Neutron Stars May Explain Gamma Ray Excess
Recent observations have revealed an excess of gamma rays near the center of our Galaxy. Intriguingly, this signal is consistent with the diffuse flux expected from the annihilation of dark matter particles. However, researchers have also hypothesized that these gamma rays may come from spinning neutron stars that emit beams of radiation (i.e., pulsars). Such emission could appear diffuse simply because it cannot be resolved by the limited spatial resolution of telescopes. Now, two independent teams have modeled the gamma-ray emission near the Galactic Center and shown that a population of point sources could fully explain the signal.

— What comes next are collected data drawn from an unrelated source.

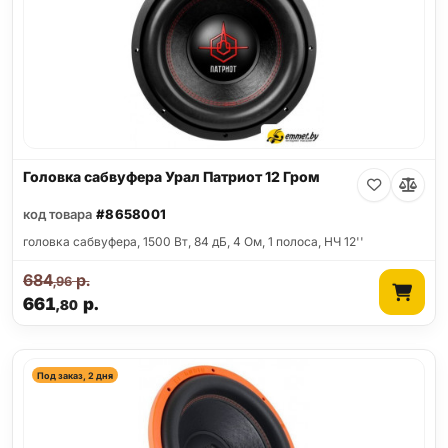
Головка сабвуфера Урал Патриот 12 Гром
код товара
#8658001
головка сабвуфера, 1500 Вт, 84 дБ, 4 Ом, 1 полоса, НЧ 12''
684
р.
,96
661
р.
,80
Под заказ, 2 дня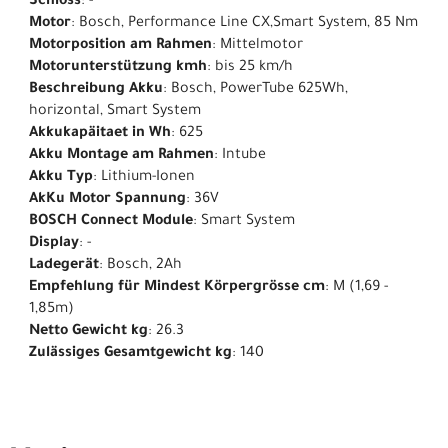
Schloss
: -
Motor
: Bosch, Performance Line CX,Smart System, 85 Nm
Motorposition am Rahmen
: Mittelmotor
Motorunterstützung kmh
: bis 25 km/h
Beschreibung Akku
: Bosch, PowerTube 625Wh,
horizontal, Smart System
Akkukapäitaet in Wh
: 625
Akku Montage am Rahmen
: Intube
Akku Typ
: Lithium-Ionen
AkKu Motor Spannung
: 36V
BOSCH Connect Module
: Smart System
Display
: -
Ladegerät
: Bosch, 2Ah
Empfehlung für Mindest Körpergrösse cm
: M (1,69 -
1,85m)
Netto Gewicht kg
: 26.3
Zulässiges Gesamtgewicht kg
: 140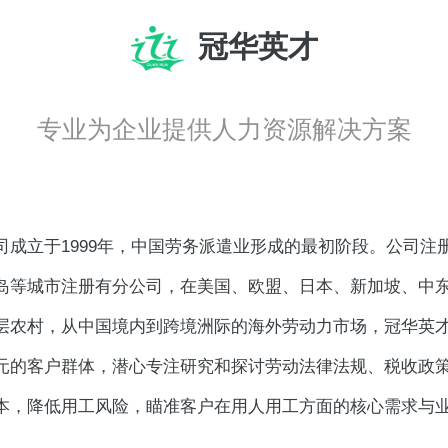
冠华英才
专业为企业提供人力资源解决方案
成立于1999年，中国劳务派遣业形成的最初阶段。公司注册
岛等城市注册有分公司，在美国、欧盟、日本、新加坡、中东
层农村，从中国境内到跨境洲际的海外劳动力市场，冠华英才作
元的客户群体，潜心专注研究和探讨劳动法律法规、税收政
本，降低用工风险，瞄准客户在用人用工方面的核心需求与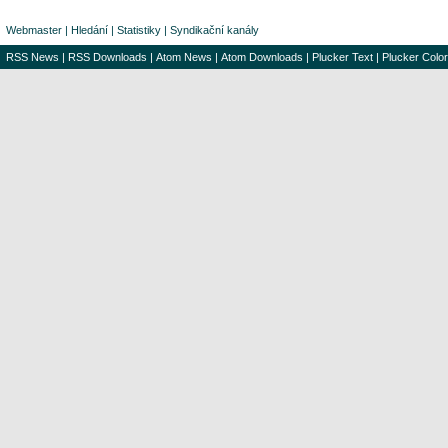
Webmaster
|
Hledání
|
Statistiky
|
Syndikační kanály
RSS News
|
RSS Downloads
|
Atom News
|
Atom Downloads
|
Plucker Text
|
Plucker Color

Benjamin Safdi at the Massachusetts Institute of Technology, Cambridge, and colleagues used data from the spaceborne Fermi Large Area Telescope (Fermi-LAT) to test if they were consistent with a population of faint, unresolved gamma-ray point sources. By modeling the combined emission of these sources, Safdi and his team showed that the gamma-ray excess could be explained by roughly 400 point sources that are likely pulsars. In a separate study, Christoph Weniger at the University of Amsterdam, Netherlands, and his collaborators showed that a population of dim point sources provided a better statistical fit to Fermi-LAT data than diffuse emission alone. The team also found that the sources had similar brightnesses to nearby millisecond pulsars. Weniger and his colleagues propose that new instruments with better spatial resolution and sensitivity at radio frequencies will be crucial for resolving these point sources and providing tighter constraints on possible contributions from annihilating dark matter particles.
This research is published in Physical Review Letters.